The study will parallel Defense Secretary Lloyd J. Austin III’s Global Posture Review, and the two assessments will “inform” each other.
“Right now, I wouldn’t say they’re aligned,” Brown said, noting this is another reason why he wants the CAPE involved. The TacAir study will require a lot of modeling and simulation, he said. The Global Posture Study will also lay out the “priorities of the department” and inform the direction of the TacAir assessment. To do it in “a vacuum … would be naïve,” he said.
Asked specifically about buying new F-16s, Brown said, “Actually, I want to build something new and different that’s not the F-16; that has some of those capabilities, but gets there faster, using our digital approach.”
He assumes that, “Not everybody will agree” with the study’s findings, but said, “We … want a point of departure, a point of dialog.” There will be risk associated with whatever optimum force mix emerges. “My job then is to articulate what that risk might be,” he added.
The Air Force’s fighter fleet averages 28 years old, and “that’s not going to compete well with adversaries,” Brown noted. “That’s why this force mix study is so important: to bring down the average age, to have something relevant not just today, but well into the future.”
Brown acknowledged that the Air Force is unlikely to be able to afford 386 combat wings, but said it might be possible to obtain the combat capability of that capability without as many actual aircraft.
“I want to … get as close as I can to a 386 capability with the force size I have and [the] dollars available,” he said, but there has to be solid analysis for the resulting force mix. He’s told the Air Staff and major commands, “I have a degree in engineering; it’s all about numbers and facts … That’s what I expect from the Air Staff, don’t give me emotion, bring me the facts.”

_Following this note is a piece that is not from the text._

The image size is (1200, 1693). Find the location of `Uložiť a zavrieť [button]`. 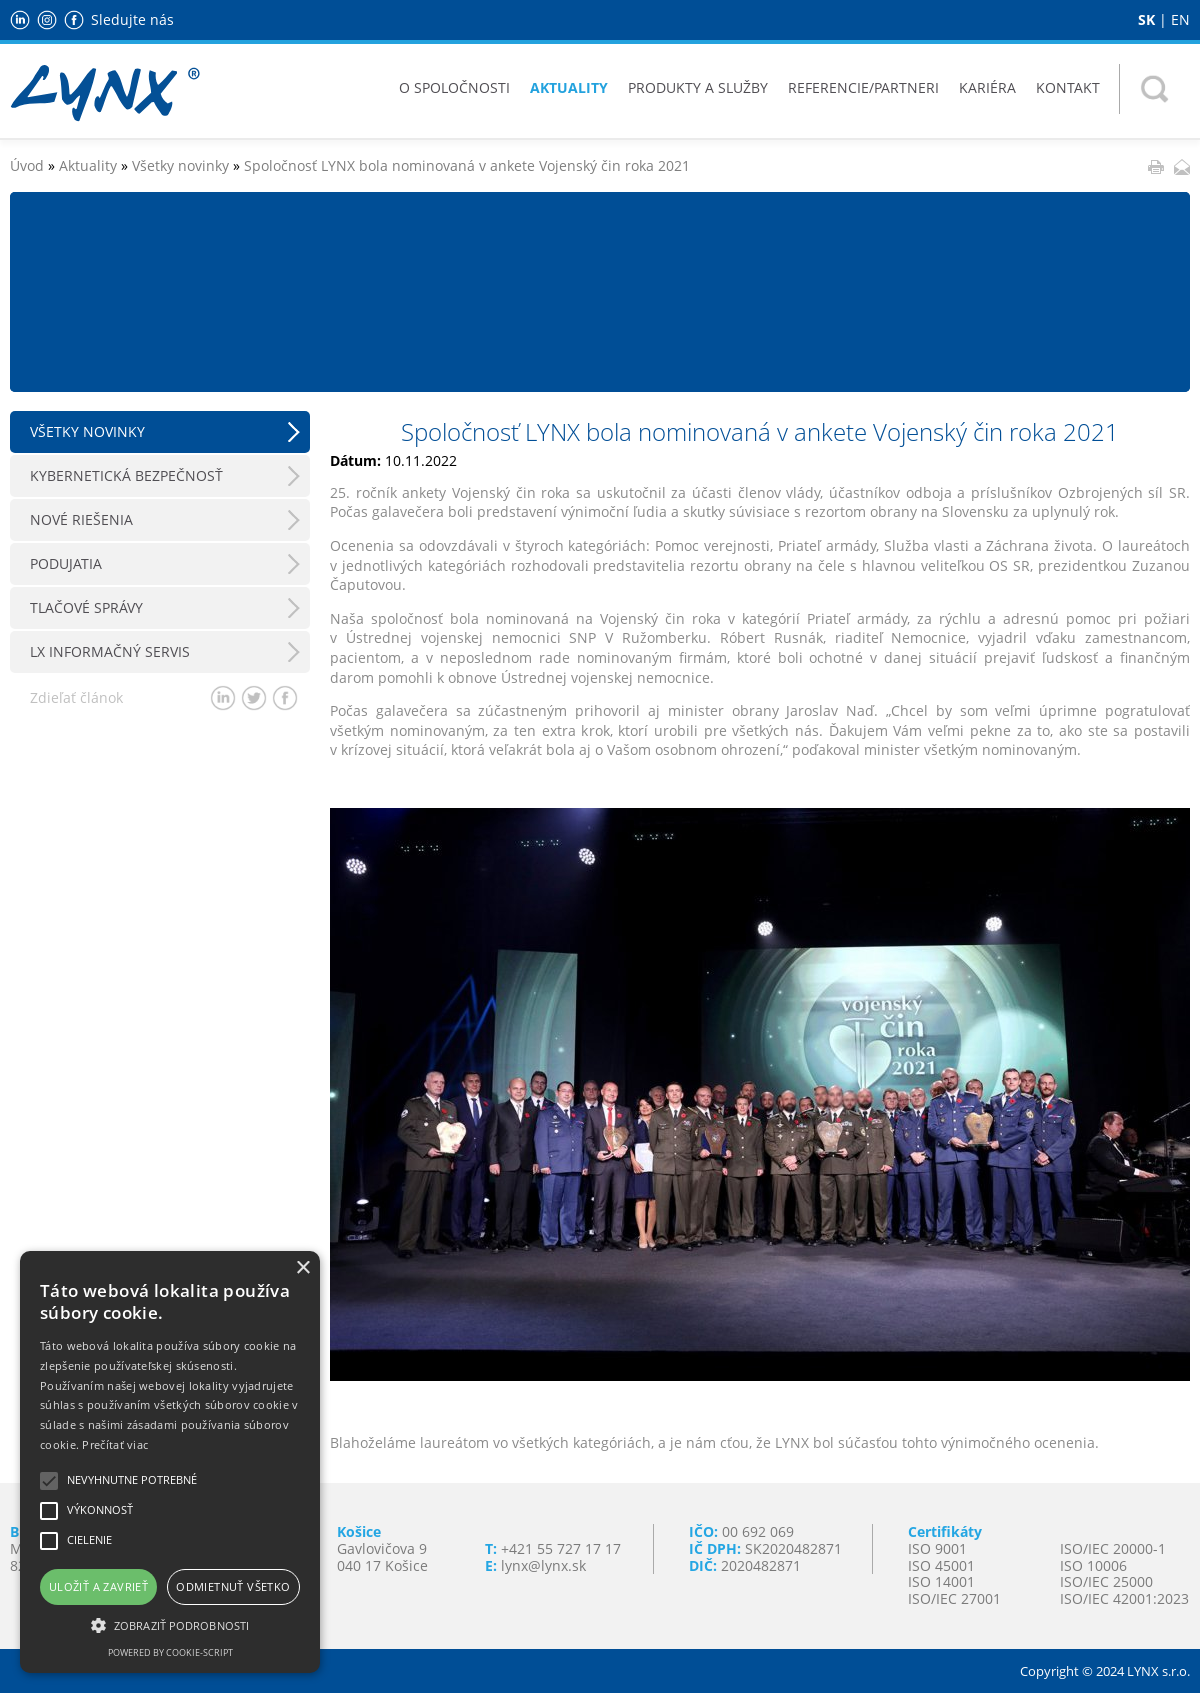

Brown said he has no doubt the major commands “understand I’m the Chief,” and said he is making “enterprise-level decisions” about the force structure. Those decisions are “not going to be popular,” he said. But, “If I don’t do that, we don’t accelerate change. I’m not sorry about that. There will be some folks who don’t like me, or don’t like what I decide, but I want to move forward with what I think is best for the Air Force.”
Combatant commanders have a different perspective, he noted, and are focused on a horizon of two or three years. Brown said he’s worried about that, too, but he also has to think about the “next 15-20 years. This is why I say we have to balance risk over time. I should not own all the risk … [it] has to be shared [with] the combatant commands and the services.” He said he’s thinking about the COCOMs that are the fifth successors to those now in the job, and he wants to “set them up for success.”
Not every mission will have everything it needs, Brown said. “That means tough choices.” The Air Force has to “look across portfolios.”
Brown acknowledged the F-35 is having engine wear issues, and said this will play in the TacAir review. The Air Force has the largest and “most mature” F-35 fleet, and is seeing F135 engines “failing a little faster in certain areas,” due to their “high use rate” and heavy deployment pace, given their relative newness in the fleet, he said.
Options are being looked at in maintenance and depot to mitigate the problem, Brown said, noting he has three- and four-star generals studying the issue.
But one big solution could simply be to use the F-35 less, Brown reported.
“I want to moderate how much we’re using those aircraft,” he said. “You don’t drive your Ferrari to work every day, you only drive it on Sundays. This is our ‘high end’ [fighter], we want to make sure we don’t use it all for the low-end fight … We don’t want to burn up capability now and wish we had it later.”
There’s “going to be some tension associated” with that approach, and “I fully expect that,” he said.